This part of the brief is also important for the rest of your analysis. Simply citing the legal text may not be sufficient to describe the effect of the proposed change. Often it is also valuable to describe your assumptions, and to summarize what you have identified as the effect of the proposed change. For instance, a law that imposes new obligations on online service providers to share users’ data with law enforcement may not explicitly prohibit the use of end-to-end encryption, even though this may be the de facto effect of the law.

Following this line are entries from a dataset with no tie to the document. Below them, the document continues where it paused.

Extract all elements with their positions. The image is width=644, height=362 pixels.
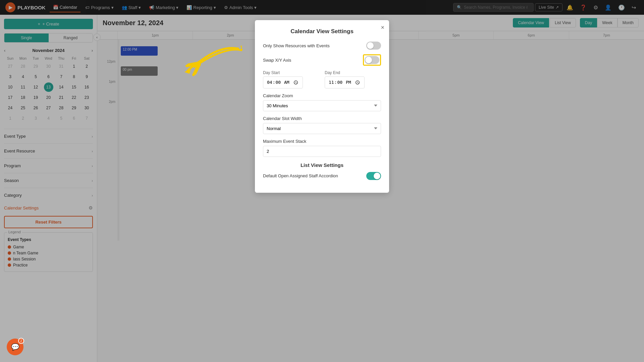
- calendar-zoom-label: Calendar Zoom: [263, 93, 381, 98]
- day-start-label: Day Start: [263, 70, 319, 75]
- toggle-thumb: [374, 173, 380, 179]
- modal-overlay: × Calendar View Settings Only Show Resou…: [0, 0, 644, 362]
- toggle-thumb: [367, 42, 374, 49]
- day-end-input[interactable]: [325, 76, 365, 88]
- modal-close-button[interactable]: ×: [381, 24, 384, 31]
- calendar-zoom-section: Calendar Zoom 30 Minutes 15 Minutes 1 Ho…: [263, 93, 381, 111]
- day-start-end-row: Day Start Day End: [263, 70, 381, 88]
- calendar-slot-width-select[interactable]: Normal Narrow Wide: [263, 123, 381, 134]
- swap-xy-toggle-wrap: [363, 54, 381, 66]
- swap-xy-row: Swap X/Y Axis: [263, 54, 381, 66]
- chat-widget[interactable]: 💬 2: [7, 339, 23, 355]
- only-show-resources-toggle-wrap: [366, 42, 381, 50]
- swap-xy-label: Swap X/Y Axis: [263, 58, 291, 63]
- day-start-input[interactable]: [263, 76, 303, 88]
- swap-xy-toggle[interactable]: [365, 56, 379, 64]
- default-open-staff-toggle[interactable]: [366, 172, 381, 180]
- max-event-stack-input[interactable]: [263, 146, 381, 157]
- max-event-stack-label: Maximum Event Stack: [263, 139, 381, 144]
- chat-badge: 2: [18, 338, 24, 344]
- only-show-resources-label: Only Show Resources with Events: [263, 43, 330, 48]
- default-open-staff-label: Default Open Assigned Staff Accordion: [263, 173, 338, 178]
- calendar-settings-modal: × Calendar View Settings Only Show Resou…: [255, 20, 389, 193]
- calendar-zoom-select[interactable]: 30 Minutes 15 Minutes 1 Hour: [263, 100, 381, 111]
- day-end-col: Day End: [325, 70, 381, 88]
- list-view-section-title: List View Settings: [263, 162, 381, 168]
- day-end-label: Day End: [325, 70, 381, 75]
- max-event-stack-section: Maximum Event Stack: [263, 139, 381, 157]
- toggle-thumb: [365, 57, 372, 63]
- chat-icon: 💬: [11, 343, 19, 351]
- calendar-slot-width-label: Calendar Slot Width: [263, 116, 381, 121]
- day-start-col: Day Start: [263, 70, 319, 88]
- calendar-slot-width-section: Calendar Slot Width Normal Narrow Wide: [263, 116, 381, 134]
- only-show-resources-row: Only Show Resources with Events: [263, 42, 381, 50]
- default-open-staff-row: Default Open Assigned Staff Accordion: [263, 172, 381, 180]
- modal-title: Calendar View Settings: [263, 28, 381, 35]
- default-open-staff-toggle-wrap: [366, 172, 381, 180]
- only-show-resources-toggle[interactable]: [366, 42, 381, 50]
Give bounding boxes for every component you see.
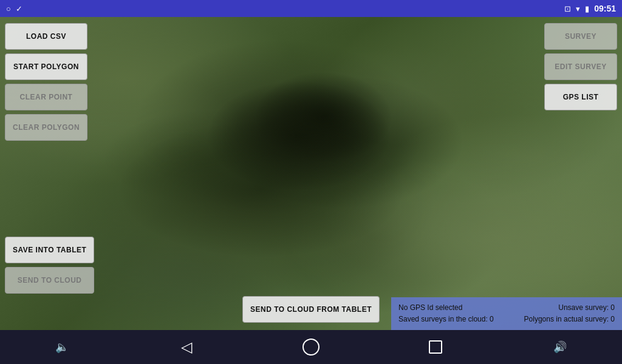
volume-down-icon: 🔈: [55, 340, 69, 354]
recents-icon: [429, 340, 442, 354]
unsave-survey-text: Unsave survey: 0: [558, 302, 615, 314]
survey-button[interactable]: SURVEY: [544, 23, 617, 50]
send-to-cloud-button[interactable]: SEND TO CLOUD: [5, 267, 94, 294]
load-csv-button[interactable]: LOAD CSV: [5, 23, 87, 50]
status-left-icons: ○ ✓: [6, 4, 22, 13]
volume-up-nav[interactable]: 🔊: [545, 332, 575, 362]
clock: 09:51: [594, 4, 616, 13]
edit-survey-button[interactable]: EDIT SURVEY: [544, 53, 617, 80]
home-icon: [302, 339, 320, 356]
wifi-icon: ▾: [576, 4, 580, 13]
clear-point-button[interactable]: CLEAR POINT: [5, 84, 87, 110]
back-icon: ◁: [181, 339, 192, 356]
recents-button[interactable]: [421, 332, 450, 362]
right-panel: SURVEY EDIT SURVEY GPS LIST: [544, 23, 617, 110]
battery-icon: ▮: [585, 4, 589, 13]
clear-polygon-button[interactable]: CLEAR POLYGON: [5, 114, 87, 141]
nav-bar: 🔈 ◁ 🔊: [0, 330, 622, 364]
send-to-cloud-from-tablet-button[interactable]: SEND TO CLOUD FROM TABLET: [242, 296, 380, 323]
back-button[interactable]: ◁: [172, 332, 201, 362]
saved-surveys-text: Saved surveys in the cloud: 0: [398, 314, 494, 325]
notification-icon: ○: [6, 4, 11, 13]
no-gps-id-text: No GPS Id selected: [398, 302, 462, 314]
volume-down-nav[interactable]: 🔈: [47, 332, 77, 362]
bookmark-icon: ✓: [16, 4, 22, 13]
bottom-left-panel: SAVE INTO TABLET SEND TO CLOUD: [5, 237, 94, 294]
status-right-icons: ⊡ ▾ ▮ 09:51: [564, 4, 616, 13]
left-panel: LOAD CSV START POLYGON CLEAR POINT CLEAR…: [5, 23, 87, 141]
gps-list-button[interactable]: GPS LIST: [544, 84, 617, 110]
save-into-tablet-button[interactable]: SAVE INTO TABLET: [5, 237, 94, 263]
bottom-center-panel: SEND TO CLOUD FROM TABLET: [242, 296, 380, 323]
map-view[interactable]: LOAD CSV START POLYGON CLEAR POINT CLEAR…: [0, 17, 622, 330]
status-bar: ○ ✓ ⊡ ▾ ▮ 09:51: [0, 0, 622, 17]
home-button[interactable]: [296, 332, 326, 362]
start-polygon-button[interactable]: START POLYGON: [5, 53, 87, 80]
info-row-1: No GPS Id selected Unsave survey: 0: [398, 302, 615, 314]
info-panel: No GPS Id selected Unsave survey: 0 Save…: [391, 297, 622, 330]
info-row-2: Saved surveys in the cloud: 0 Polygons i…: [398, 314, 615, 325]
volume-up-icon: 🔊: [553, 340, 567, 354]
polygons-actual-text: Polygons in actual survey: 0: [524, 314, 615, 325]
cast-icon: ⊡: [564, 4, 571, 13]
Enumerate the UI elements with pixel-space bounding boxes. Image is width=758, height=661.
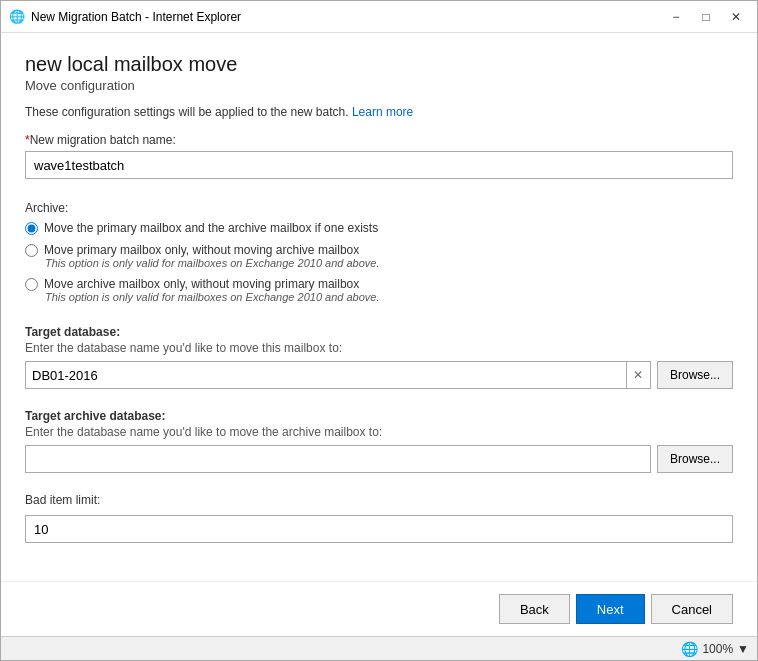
radio-item-1: Move the primary mailbox and the archive…	[25, 221, 733, 235]
archive-db-input[interactable]	[25, 445, 651, 473]
radio-item-3: Move archive mailbox only, without movin…	[25, 277, 733, 303]
cancel-button[interactable]: Cancel	[651, 594, 733, 624]
window-icon: 🌐	[9, 9, 25, 25]
target-db-input[interactable]	[26, 362, 626, 388]
window-title: New Migration Batch - Internet Explorer	[31, 10, 663, 24]
maximize-button[interactable]: □	[693, 7, 719, 27]
archive-db-label: Target archive database:	[25, 409, 733, 423]
footer: Back Next Cancel	[1, 581, 757, 636]
bad-item-label: Bad item limit:	[25, 493, 733, 507]
batch-name-input[interactable]	[25, 151, 733, 179]
target-db-row: ✕ Browse...	[25, 361, 733, 389]
target-db-browse-button[interactable]: Browse...	[657, 361, 733, 389]
archive-label: Archive:	[25, 201, 733, 215]
radio-primary-and-archive[interactable]	[25, 222, 38, 235]
close-button[interactable]: ✕	[723, 7, 749, 27]
radio-note-2: This option is only valid for mailboxes …	[45, 257, 733, 269]
learn-more-link[interactable]: Learn more	[352, 105, 413, 119]
radio-group: Move the primary mailbox and the archive…	[25, 221, 733, 303]
zoom-dropdown-icon[interactable]: ▼	[737, 642, 749, 656]
description-text: These configuration settings will be app…	[25, 105, 349, 119]
radio-label-2[interactable]: Move primary mailbox only, without movin…	[44, 243, 359, 257]
archive-db-row: Browse...	[25, 445, 733, 473]
bad-item-section: Bad item limit:	[25, 493, 733, 543]
radio-label-3[interactable]: Move archive mailbox only, without movin…	[44, 277, 359, 291]
zoom-level: 100%	[702, 642, 733, 656]
radio-note-3: This option is only valid for mailboxes …	[45, 291, 733, 303]
page-subtitle: Move configuration	[25, 78, 733, 93]
window: 🌐 New Migration Batch - Internet Explore…	[0, 0, 758, 661]
back-button[interactable]: Back	[499, 594, 570, 624]
radio-primary-only[interactable]	[25, 244, 38, 257]
page-description: These configuration settings will be app…	[25, 105, 733, 119]
status-bar: 🌐 100% ▼	[1, 636, 757, 660]
archive-db-browse-button[interactable]: Browse...	[657, 445, 733, 473]
target-db-input-wrapper: ✕	[25, 361, 651, 389]
minimize-button[interactable]: −	[663, 7, 689, 27]
next-button[interactable]: Next	[576, 594, 645, 624]
content-area: new local mailbox move Move configuratio…	[1, 33, 757, 581]
page-title: new local mailbox move	[25, 53, 733, 76]
archive-db-desc: Enter the database name you'd like to mo…	[25, 425, 733, 439]
bad-item-input[interactable]	[25, 515, 733, 543]
status-icon: 🌐	[681, 641, 698, 657]
target-db-desc: Enter the database name you'd like to mo…	[25, 341, 733, 355]
radio-archive-only[interactable]	[25, 278, 38, 291]
target-db-label: Target database:	[25, 325, 733, 339]
target-db-clear-button[interactable]: ✕	[626, 362, 650, 388]
radio-label-1[interactable]: Move the primary mailbox and the archive…	[44, 221, 378, 235]
title-bar: 🌐 New Migration Batch - Internet Explore…	[1, 1, 757, 33]
window-controls: − □ ✕	[663, 7, 749, 27]
radio-item-2: Move primary mailbox only, without movin…	[25, 243, 733, 269]
batch-name-label: New migration batch name:	[25, 133, 733, 147]
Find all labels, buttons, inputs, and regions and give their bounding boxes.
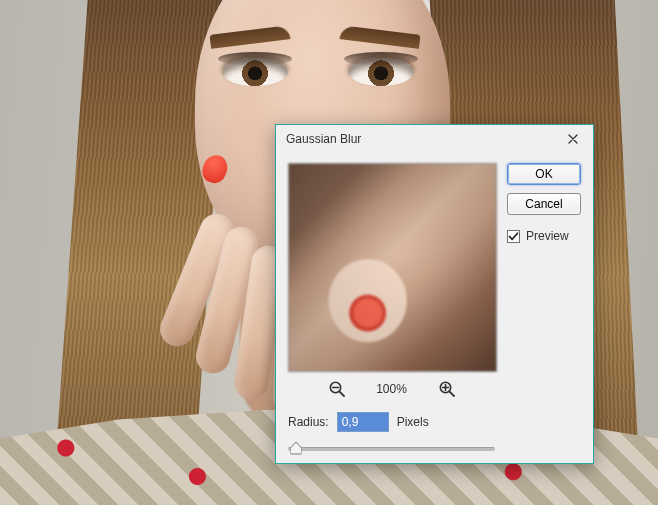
zoom-in-button[interactable] <box>438 380 456 398</box>
close-icon <box>568 134 578 144</box>
radius-slider[interactable] <box>288 440 495 456</box>
zoom-out-icon <box>328 380 346 398</box>
radius-input[interactable] <box>337 412 389 432</box>
filter-preview[interactable] <box>288 163 497 372</box>
gaussian-blur-dialog: Gaussian Blur 100% <box>275 124 594 464</box>
slider-thumb[interactable] <box>291 442 302 455</box>
dialog-body: 100% Radius: Pixels <box>276 153 593 463</box>
radius-label: Radius: <box>288 415 329 429</box>
dialog-titlebar[interactable]: Gaussian Blur <box>276 125 593 153</box>
eye <box>348 58 414 86</box>
ok-button[interactable]: OK <box>507 163 581 185</box>
preview-checkbox-label: Preview <box>526 229 569 243</box>
svg-line-1 <box>339 391 344 396</box>
dialog-title: Gaussian Blur <box>286 132 361 146</box>
radius-row: Radius: Pixels <box>288 412 495 432</box>
radius-unit: Pixels <box>397 415 429 429</box>
eye <box>222 58 288 86</box>
zoom-in-icon <box>438 380 456 398</box>
svg-line-4 <box>449 391 454 396</box>
preview-checkbox[interactable] <box>507 230 520 243</box>
close-button[interactable] <box>559 129 587 149</box>
zoom-out-button[interactable] <box>328 380 346 398</box>
dialog-button-column: OK Cancel Preview <box>507 163 581 243</box>
cancel-button[interactable]: Cancel <box>507 193 581 215</box>
check-icon <box>508 231 519 242</box>
zoom-percent: 100% <box>372 382 412 396</box>
zoom-controls: 100% <box>288 380 495 398</box>
slider-thumb-icon <box>291 442 302 455</box>
preview-toggle-row: Preview <box>507 229 581 243</box>
slider-track <box>288 447 495 451</box>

2. Evaluate and Analyse the Proposed Change
2.1 Summarize your Analysis as you Go
The chart below may help to provide a concise way to record the results of the evaluation exercise, which can be helpful before you start writing your brief.
Proposed Change: | |||
Internet Goal or Critical Property | Enabler (if a Goal) |
Effect (Positive/Negative; Strong/Weak) | Discussion |
For example, consider the following hypothetical scenario: a new regulation requires anyone connecting to the Internet to post a $1,000,000 bond with a government as security against misuse. In this case, the result of analysis might look like this:
Proposed Change: | All new organizations connecting to the Internet must post a $1,000,000 bond as security against misuse. | ||
Internet Goal or Critical Property | Enabler (if a Goal) |
Effect (Positive/Negative; Strong/Weak) | Discussion |
Globally connected | Unrestricted connection | Negative, Strong | Few organizations will be able to afford to connect, reducing global connectivity. |
Globally connected | Unrestricted use | Negative, Strong | Fear of arbitrary charges against a security bond may cause organizations to severely restrict their use of the service, indirectly “self-censoring” and reducing global connectivity |
Trustworthy | Accountability and authenticity | Positive, Weak | Shifting responsibility for self-policing to user organizations may increase overall accountability, creating a more trustworthy Internet. |
The table above will help in your own analysis but can also be included in the Brief to help focus discussions. The results may not always lead to a clear conclusion on whether a proposed change is inherently “good” or “bad” for the Internet. With these issues on the table, the toolkit serves as a neutral reference point for readers to make informed decisions.
2.2 Dive Deep on the Impacts
A table format is great for summarizing information, but you should expand and explain your analysis of the most important strong effects. Be specific and explain how and why the proposed change affects the critical properties or goals of the Internet.
Your task is to connect the effect of the proposed change with the critical properties and enablers by explaining, in practical terms, what the impact is and how this results in harms or benefits to the Internet. You need to explain why and how that happens.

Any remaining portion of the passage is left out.